Para tratarse de un hombre que perseguía a unos fugitivos, Redwood no parecía demasiado ansioso, ni siquiera inquieto. Aunque, ¿por qué iba a estarlo? A pesar de que los no-patrocinados no lo sabían, era imposible que escapasen. Cada movimiento que hacían estaba siendo registrado, y no gracias a la clase de localizadores que pudiesen tirarse sin más: llevaban los localizadores en cada poro de la piel. Cada vez que los no-patrocinados se duchaban, una lluvia de gotas microscópicas de una solución halógena electronegativa recubría su cuerpo, y la sustancia aparecía en el escáner del Clarissa Frayne. Aunque los huérfanos dejasen de ducharse, la solución tardaría meses en eliminarse por completo del cuerpo.

Redwood pulsó el botón de comunicación del aparato.

—Fred, envíame al receptor los patrones de localización de Hill, C. y Murphy, F.

Fred carraspeó y le habló al micrófono.

—Mmm... ¿Los patrones de localización?

Redwood hizo rechinar los dientes.

—Maldita sea, Fred. ¿Está ahí Bruce? Dile que se ponga.

—A Bruce lo han llamado por un problema en el Bloque D. Estoy yo solo.

—Vale, Fred. Escúchame con mucha atención: introduce los nombres de Cosmo y Mordazas en el archivo de localización y luego envíame por e-mail los patrones a mi receptor. Usa el icono del e-mail. Mi número está ahí mismo, en la lista del personal. Lo único que tienes que hacer es arrastrar y soltar las carpetas, ¿de acuerdo?

Fred se secó el sudor de la frente. A través de la radio sonó como si fuera papel de lija limando una superficie de madera blanda.

—Ya lo tengo. Arrastrar las carpetas. Ya está. Ahí van.

—Será mejor que vengan. O seré yo quien vaya a por ti.

Redwood tenía por costumbre convertir sus afirmaciones en amenazas.

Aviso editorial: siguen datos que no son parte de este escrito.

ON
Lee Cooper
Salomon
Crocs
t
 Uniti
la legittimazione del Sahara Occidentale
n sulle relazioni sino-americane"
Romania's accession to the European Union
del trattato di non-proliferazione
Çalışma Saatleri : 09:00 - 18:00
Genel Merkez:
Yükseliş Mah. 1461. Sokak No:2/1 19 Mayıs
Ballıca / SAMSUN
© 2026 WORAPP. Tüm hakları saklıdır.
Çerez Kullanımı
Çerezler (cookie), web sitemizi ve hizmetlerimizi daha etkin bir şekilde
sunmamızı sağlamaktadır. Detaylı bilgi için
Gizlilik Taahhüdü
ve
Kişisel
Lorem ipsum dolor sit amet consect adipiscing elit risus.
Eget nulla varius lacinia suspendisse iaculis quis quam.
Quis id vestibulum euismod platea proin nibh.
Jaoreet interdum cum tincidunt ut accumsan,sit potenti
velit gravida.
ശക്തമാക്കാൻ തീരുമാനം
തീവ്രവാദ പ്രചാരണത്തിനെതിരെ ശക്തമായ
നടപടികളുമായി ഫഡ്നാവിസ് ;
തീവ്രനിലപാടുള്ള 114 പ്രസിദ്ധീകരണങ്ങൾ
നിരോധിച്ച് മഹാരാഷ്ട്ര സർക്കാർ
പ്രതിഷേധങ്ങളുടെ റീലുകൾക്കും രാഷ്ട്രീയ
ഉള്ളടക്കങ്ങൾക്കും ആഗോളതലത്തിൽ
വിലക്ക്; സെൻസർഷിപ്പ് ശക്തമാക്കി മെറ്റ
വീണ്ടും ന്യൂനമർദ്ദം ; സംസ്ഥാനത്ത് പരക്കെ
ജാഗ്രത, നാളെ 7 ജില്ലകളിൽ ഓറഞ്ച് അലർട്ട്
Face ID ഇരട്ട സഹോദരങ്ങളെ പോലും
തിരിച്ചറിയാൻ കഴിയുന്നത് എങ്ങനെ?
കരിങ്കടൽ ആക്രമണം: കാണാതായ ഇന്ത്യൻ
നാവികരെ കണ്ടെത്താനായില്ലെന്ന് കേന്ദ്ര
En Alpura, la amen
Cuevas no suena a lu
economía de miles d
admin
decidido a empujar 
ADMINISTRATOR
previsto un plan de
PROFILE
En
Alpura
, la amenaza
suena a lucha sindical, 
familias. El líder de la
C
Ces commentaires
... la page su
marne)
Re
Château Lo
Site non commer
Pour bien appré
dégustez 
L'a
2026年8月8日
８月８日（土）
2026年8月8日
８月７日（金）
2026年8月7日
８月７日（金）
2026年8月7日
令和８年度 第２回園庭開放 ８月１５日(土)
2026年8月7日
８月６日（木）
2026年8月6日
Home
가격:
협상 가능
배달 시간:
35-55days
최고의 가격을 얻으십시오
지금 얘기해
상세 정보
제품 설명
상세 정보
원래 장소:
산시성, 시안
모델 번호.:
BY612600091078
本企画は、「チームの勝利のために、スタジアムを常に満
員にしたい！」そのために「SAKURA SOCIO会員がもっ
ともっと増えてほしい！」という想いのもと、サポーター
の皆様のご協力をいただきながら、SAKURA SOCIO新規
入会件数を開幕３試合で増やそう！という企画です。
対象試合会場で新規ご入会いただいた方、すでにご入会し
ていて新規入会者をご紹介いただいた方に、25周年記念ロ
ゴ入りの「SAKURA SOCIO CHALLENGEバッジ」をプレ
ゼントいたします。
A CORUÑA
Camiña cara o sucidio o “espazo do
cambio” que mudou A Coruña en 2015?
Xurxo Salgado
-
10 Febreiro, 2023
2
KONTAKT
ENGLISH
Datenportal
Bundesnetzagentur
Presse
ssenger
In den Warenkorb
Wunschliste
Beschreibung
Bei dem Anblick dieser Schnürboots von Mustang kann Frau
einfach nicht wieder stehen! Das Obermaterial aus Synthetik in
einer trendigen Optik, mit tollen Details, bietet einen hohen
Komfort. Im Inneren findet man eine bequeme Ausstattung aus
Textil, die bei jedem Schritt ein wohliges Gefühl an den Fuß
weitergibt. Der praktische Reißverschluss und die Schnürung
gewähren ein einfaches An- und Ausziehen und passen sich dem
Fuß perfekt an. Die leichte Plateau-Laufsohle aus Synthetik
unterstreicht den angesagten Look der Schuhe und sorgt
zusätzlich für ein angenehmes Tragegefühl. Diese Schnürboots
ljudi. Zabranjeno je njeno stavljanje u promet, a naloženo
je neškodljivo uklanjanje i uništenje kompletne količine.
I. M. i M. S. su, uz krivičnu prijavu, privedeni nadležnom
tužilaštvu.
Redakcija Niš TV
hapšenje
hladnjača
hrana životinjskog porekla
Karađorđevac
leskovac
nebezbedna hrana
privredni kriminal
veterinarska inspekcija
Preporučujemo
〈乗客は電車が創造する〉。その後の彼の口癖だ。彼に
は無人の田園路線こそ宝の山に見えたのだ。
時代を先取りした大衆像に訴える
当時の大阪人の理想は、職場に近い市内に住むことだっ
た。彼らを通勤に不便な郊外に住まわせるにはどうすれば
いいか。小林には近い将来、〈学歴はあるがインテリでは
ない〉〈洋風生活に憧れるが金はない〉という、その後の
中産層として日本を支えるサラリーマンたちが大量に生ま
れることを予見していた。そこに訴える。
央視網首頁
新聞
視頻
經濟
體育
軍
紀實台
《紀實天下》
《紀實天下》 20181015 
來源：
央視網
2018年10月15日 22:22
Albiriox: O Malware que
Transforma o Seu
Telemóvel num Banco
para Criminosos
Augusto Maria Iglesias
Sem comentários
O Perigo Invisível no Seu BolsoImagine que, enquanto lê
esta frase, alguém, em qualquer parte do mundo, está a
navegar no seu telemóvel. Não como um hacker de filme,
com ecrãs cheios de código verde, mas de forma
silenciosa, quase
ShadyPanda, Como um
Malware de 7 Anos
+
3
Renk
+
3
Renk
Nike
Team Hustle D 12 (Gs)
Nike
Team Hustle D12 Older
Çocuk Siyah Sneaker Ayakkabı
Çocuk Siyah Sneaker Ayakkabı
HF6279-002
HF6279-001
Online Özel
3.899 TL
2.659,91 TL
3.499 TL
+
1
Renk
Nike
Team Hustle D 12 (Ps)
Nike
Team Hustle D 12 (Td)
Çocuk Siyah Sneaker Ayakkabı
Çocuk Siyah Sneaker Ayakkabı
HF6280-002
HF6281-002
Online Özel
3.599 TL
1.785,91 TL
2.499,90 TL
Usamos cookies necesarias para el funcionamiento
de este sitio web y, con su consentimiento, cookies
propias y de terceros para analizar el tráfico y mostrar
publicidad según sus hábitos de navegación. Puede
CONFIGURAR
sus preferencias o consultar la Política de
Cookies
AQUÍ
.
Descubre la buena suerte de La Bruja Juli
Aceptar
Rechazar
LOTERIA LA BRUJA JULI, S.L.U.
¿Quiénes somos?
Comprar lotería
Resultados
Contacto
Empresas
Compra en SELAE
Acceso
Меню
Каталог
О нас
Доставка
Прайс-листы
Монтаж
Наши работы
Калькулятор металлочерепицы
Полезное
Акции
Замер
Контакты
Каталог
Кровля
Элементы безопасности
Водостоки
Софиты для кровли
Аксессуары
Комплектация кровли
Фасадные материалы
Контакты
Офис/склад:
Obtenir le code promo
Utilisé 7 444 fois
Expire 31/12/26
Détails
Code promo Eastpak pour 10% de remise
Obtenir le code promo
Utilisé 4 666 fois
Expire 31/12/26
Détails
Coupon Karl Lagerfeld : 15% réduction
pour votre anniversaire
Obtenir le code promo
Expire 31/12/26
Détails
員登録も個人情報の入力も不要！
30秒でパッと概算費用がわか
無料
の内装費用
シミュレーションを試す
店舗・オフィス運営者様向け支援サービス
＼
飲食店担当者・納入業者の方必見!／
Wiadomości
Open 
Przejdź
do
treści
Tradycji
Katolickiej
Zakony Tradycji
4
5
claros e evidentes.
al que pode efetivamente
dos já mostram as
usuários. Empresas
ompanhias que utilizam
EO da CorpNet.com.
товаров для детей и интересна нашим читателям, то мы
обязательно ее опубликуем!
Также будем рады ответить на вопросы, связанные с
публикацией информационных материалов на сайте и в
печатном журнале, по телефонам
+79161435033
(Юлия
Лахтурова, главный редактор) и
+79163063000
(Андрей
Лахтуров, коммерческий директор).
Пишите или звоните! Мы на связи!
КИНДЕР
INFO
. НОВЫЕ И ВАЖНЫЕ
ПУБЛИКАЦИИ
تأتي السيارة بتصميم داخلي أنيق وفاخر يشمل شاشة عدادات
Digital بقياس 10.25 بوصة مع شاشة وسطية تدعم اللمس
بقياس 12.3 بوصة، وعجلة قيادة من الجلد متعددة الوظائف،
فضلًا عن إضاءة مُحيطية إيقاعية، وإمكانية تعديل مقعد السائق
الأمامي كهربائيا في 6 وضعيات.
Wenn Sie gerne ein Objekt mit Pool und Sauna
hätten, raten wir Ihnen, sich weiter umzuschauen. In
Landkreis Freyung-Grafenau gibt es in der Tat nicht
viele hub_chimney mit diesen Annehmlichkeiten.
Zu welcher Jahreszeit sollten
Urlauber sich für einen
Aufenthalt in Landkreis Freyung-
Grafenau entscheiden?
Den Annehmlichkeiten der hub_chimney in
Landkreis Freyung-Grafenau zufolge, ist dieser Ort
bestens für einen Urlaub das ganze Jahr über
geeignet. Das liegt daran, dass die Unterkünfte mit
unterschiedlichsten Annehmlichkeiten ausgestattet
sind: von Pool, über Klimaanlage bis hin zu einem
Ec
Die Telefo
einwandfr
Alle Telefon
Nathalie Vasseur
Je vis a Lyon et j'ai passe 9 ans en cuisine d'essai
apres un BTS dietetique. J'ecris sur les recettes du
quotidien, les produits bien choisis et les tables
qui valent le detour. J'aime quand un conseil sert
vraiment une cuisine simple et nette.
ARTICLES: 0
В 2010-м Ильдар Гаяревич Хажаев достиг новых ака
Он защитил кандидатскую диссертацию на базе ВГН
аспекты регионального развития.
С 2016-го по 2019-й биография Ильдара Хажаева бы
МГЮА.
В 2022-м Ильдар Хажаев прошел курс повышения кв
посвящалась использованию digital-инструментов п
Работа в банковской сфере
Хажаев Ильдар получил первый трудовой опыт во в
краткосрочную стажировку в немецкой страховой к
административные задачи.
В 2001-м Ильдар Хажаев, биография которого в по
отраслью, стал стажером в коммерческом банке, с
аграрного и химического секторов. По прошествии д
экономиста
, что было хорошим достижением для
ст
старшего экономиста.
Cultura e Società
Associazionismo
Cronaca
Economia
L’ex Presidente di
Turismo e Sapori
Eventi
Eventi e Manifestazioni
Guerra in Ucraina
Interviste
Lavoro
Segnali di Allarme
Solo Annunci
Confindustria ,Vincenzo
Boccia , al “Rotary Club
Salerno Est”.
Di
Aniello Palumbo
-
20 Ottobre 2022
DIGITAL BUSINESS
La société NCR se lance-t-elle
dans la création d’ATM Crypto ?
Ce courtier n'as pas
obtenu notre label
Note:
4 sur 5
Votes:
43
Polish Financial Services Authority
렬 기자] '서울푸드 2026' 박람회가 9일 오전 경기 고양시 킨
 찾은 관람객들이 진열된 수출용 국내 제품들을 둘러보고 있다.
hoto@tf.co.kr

En las no-cafeterías se había hecho famoso por decir: «Será mejor que esté muy caliente, o seré yo quien te deje a ti caliente». A Redwood eso le parecía muy ocurrente.

Cinco segundos más tarde aparecieron en la pequeña pantalla del intercomunicador de Redwood dos iconos en movimiento que situaban a los dos fugitivos en una escalera de incendios en el exterior del edificio. E iban hacia arriba, los muy imbéciles. ¿Qué iban a hacer? ¿Salir volando desde el tejado?

Redwood sonrió, y aquel gesto hizo que le afloraran unas lágrimas de dolor a los ojos.

Salir volando desde el tejado. Pues no era tan mala idea...

En Ciudad Satélite, las gotas de lluvia podían sacarle un ojo a cualquiera si ese alguien era lo bastante estúpido como para mirar arriba durante una tormenta. La reacción con determinados gases tóxicos hacía que las moléculas de agua se adhiriesen de forma más eficaz, hasta que caían a la Tierra como misiles. Los paraguas tradicionales ya no bastaban, y los nuevos modelos de plástico estaban haciéndose cada vez más populares en el Gran Colador.